> [Work order]: Here is the task for the listing below: output exactly the lines from the one containing "Engineered wood flooring" through the one containing "got a Custom", and leave out the pictures.

BEGIN The data

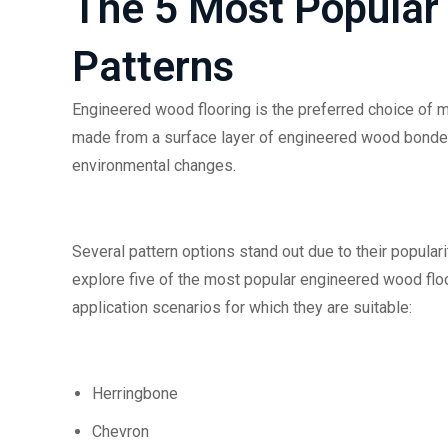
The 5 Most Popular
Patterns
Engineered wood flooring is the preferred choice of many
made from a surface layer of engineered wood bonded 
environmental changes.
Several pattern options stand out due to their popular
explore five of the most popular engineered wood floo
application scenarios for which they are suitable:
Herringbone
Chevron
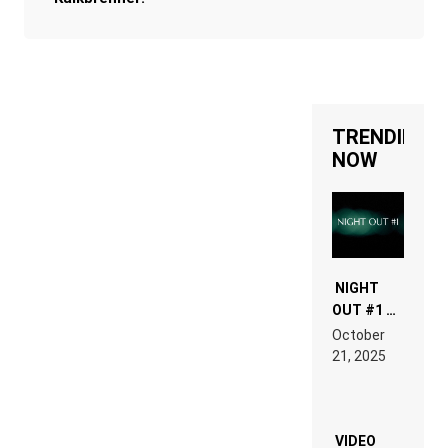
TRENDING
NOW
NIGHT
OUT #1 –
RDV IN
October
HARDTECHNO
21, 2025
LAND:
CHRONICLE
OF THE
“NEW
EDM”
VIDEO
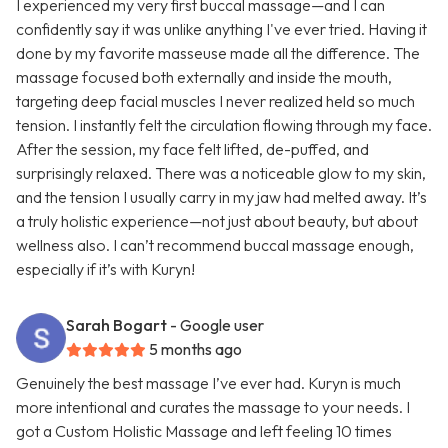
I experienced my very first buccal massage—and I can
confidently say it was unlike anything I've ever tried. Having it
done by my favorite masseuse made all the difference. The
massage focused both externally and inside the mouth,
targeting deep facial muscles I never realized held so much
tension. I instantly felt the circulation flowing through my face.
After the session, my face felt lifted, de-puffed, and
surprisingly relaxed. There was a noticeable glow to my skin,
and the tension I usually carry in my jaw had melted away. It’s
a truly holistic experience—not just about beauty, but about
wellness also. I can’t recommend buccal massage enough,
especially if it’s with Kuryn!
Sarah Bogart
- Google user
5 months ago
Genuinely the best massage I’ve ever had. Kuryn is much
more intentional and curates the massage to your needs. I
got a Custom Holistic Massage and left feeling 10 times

END The data
BEGIN The data

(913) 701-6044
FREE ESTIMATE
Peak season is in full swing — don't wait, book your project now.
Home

END The data

> [Finished task]:
Engineered wood flooring is the preferred choice of many
made from a surface layer of engineered wood bonded 
environmental changes.
Several pattern options stand out due to their popular
explore five of the most popular engineered wood floo
application scenarios for which they are suitable:
Herringbone
Chevron
TRENDING
NOW
NIGHT
OUT #1 –
RDV IN
October
HARDTECHNO
21, 2025
LAND:
CHRONICLE
OF THE
“NEW
EDM”
VIDEO
I experienced my very first buccal massage—and I can
confidently say it was unlike anything I've ever tried. Having it
done by my favorite masseuse made all the difference. The
massage focused both externally and inside the mouth,
targeting deep facial muscles I never realized held so much
tension. I instantly felt the circulation flowing through my face.
After the session, my face felt lifted, de-puffed, and
surprisingly relaxed. There was a noticeable glow to my skin,
and the tension I usually carry in my jaw had melted away. It’s
a truly holistic experience—not just about beauty, but about
wellness also. I can’t recommend buccal massage enough,
especially if it’s with Kuryn!
Sarah Bogart
- Google user
5 months ago
Genuinely the best massage I’ve ever had. Kuryn is much
more intentional and curates the massage to your needs. I
got a Custom Holistic Massage and left feeling 10 times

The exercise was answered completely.